Tuttle

Regarding immigration, our collective memory needs substantial improvement

Americans' collective memory is suffering from a severe case of amnesia. When considering our nation's history, it seems we prefer to conjure fictions rather than embrace truth. Memorial Day behooves us to remember the past in a way that sheds light on the present. One thing we ought to do, especially this year as Congress struggles with immigration issues, is acknowledge our origins.

Unless we can trace our ancestors to the native peoples who lived here before Europeans made the voyage to what was to become the United States of America, we all share immigrant roots. Even if those roots extend as far back as the Mayflower, in some sense, we began as refugees seeking asylum from poverty, starvation, conscription or political or religious oppression. Or our forebears may have simply been pursuing the dream of a better life.

But many of the migrants were not eager to make the journey to America. For most, it was a forced option.

And many thought they would return to their countries of origin after earning some money in the United States.

With few exceptions, each ethnic group that made it to these shores faced obstacles similar to those immigrants face today. The earlier arrivals encountered intolerance, bigotry, fear and discrimination. It would take at least a generation, sometimes more, before each group finally wove its way into the fabric of American life.

The Irish, driven by the potato famine of the 1840s, bumped up against the entrenched English, who only reluctantly and over time would give up the prerogatives of power. Despite being from the same part of the world, the English saw the Irish as a lesser, savage breed; "Micks" they disparagingly called them.

The Chinese suffered their own kind of hell, and poems etched into the walls at Angel Island in San Francisco Bay--the detention center for entering Asians--testify to the hardships and humiliations endured on a daily basis.

In Island: Poetry and History of Chinese Immigrants on Angel Island 1910-1940, one such poem reads:

Leaving behind my writing brush and

removing my sword, I came to America.

Who was to know two streams of tears would

flow upon arriving here?

If there comes a day when I will have

attained my ambition and become

successful,

I will certainly behead the barbarians and

spare not a single blade of grass.

The barbarians, in case you have any doubt, are white people.

When the Chinese finally did leave the confinement of the detention center, many settled in California, where they worked on the transcontinental railroad, in mines, as farm laborers and, of course, as laundrymen, an occupation requiring little in the way of investment and one not hampered by a lack of fluency in English.

The Chinese were met with the white American belief that people of color were by definition members of an inferior caste.
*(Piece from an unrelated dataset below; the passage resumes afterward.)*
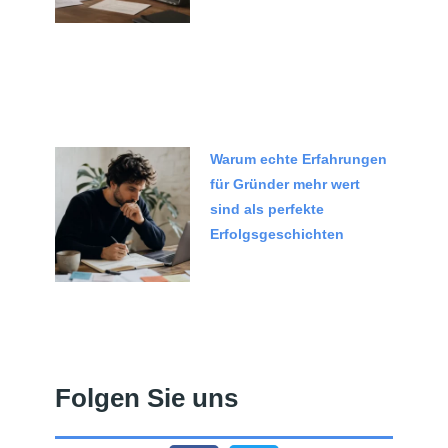
Warum echte Erfahrungen
für Gründer mehr wert
sind als perfekte
Erfolgsgeschichten
Folgen Sie uns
Citizenship was denied them, and in the late 1800s, they were excluded from entering the United States for a decade. It would take years of persistence and court battles before the Chinese were finally accorded their rights.
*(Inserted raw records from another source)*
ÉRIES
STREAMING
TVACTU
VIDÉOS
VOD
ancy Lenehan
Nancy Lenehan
Other groups met discrimination and hostility when they entered America. In the 1800s, waves of eastern and southern Europeans encountered distrust and were the victims of stereotyping. Italians, for example, were believed to be dangerous, knife-wielding characters who also happened to be dirty and reek of garlic and olive oil.
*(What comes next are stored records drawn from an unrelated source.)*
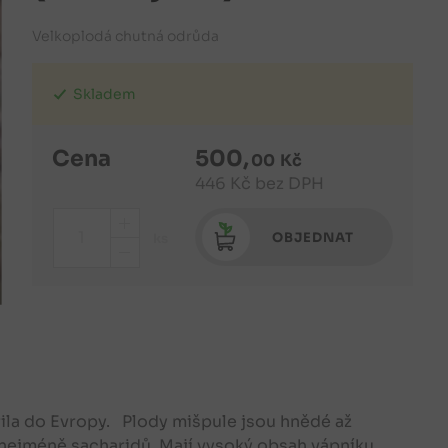
Velkoplodá chutná odrůda
Skladem
Cena
500
,
00
Kč
446
Kč
bez DPH
+
OBJEDNAT
ks
-
ířila do Evropy. Plody mišpule jsou hnědé až
a nejméně sacharidů. Mají vysoký obsah vápníku,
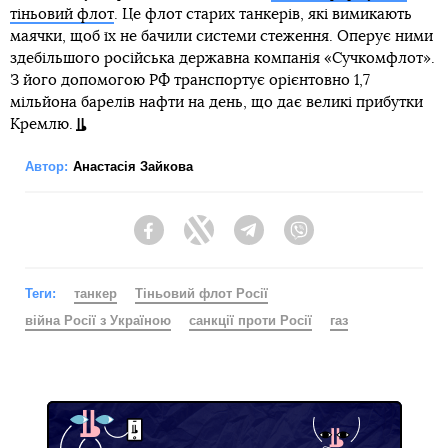
тіньовий флот
. Це флот старих танкерів, які вимикають
маячки, щоб їх не бачили системи стеження. Оперує ними
здебільшого російська державна компанія «Сучкомфлот».
З його допомогою РФ транспортує орієнтовно 1,7
мільйона барелів нафти на день, що дає великі прибутки
Кремлю.
Автор:
Анастасія Зайкова
Facebook
Twitter
Telegram
Viber
Теги:
танкер
Тіньовий флот Росії
війна Росії з Україною
санкції проти Росії
газ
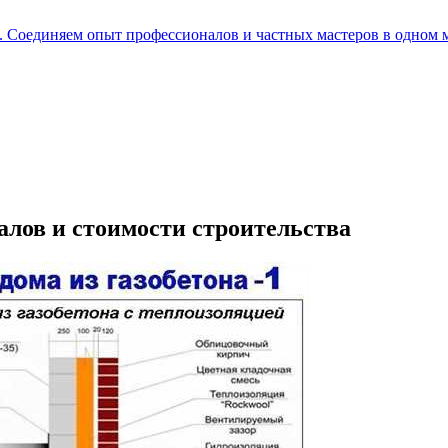
е. Соединяем опыт профессионалов и частных мастеров в одном 
алов и стоимости строительства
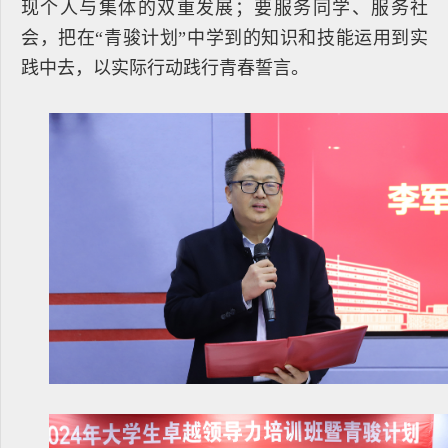
现个人与集体的双重发展；要服务同学、服务社
会，把在“青骏计划”中学到的知识和技能运用到实
践中去，以实际行动践行青春誓言。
In my own family, my uncle relates an incident that occurred in elementary school during the 1940s. While a teacher was grouping children one day, she placed my uncle with the Puerto Ricans. Her explanation? Italians and Puerto Ricans all smelled bad.

These days, it's the Mexicans, Central Americans and South Americans who are reviled for their attempt at the American dream, for their struggles to cross a treacherous border into the Promised Land. But before we condemn their efforts, we would be wise to remember our roots and the obstacles our ancestors encountered as they met adversity with endurance.

Forgetting our past favors those whose vision is clouded with the same kind of racism that impacted earlier generations of immigrants. But by remembering our origins, we take the first step in acknowledging that we are not so different after all.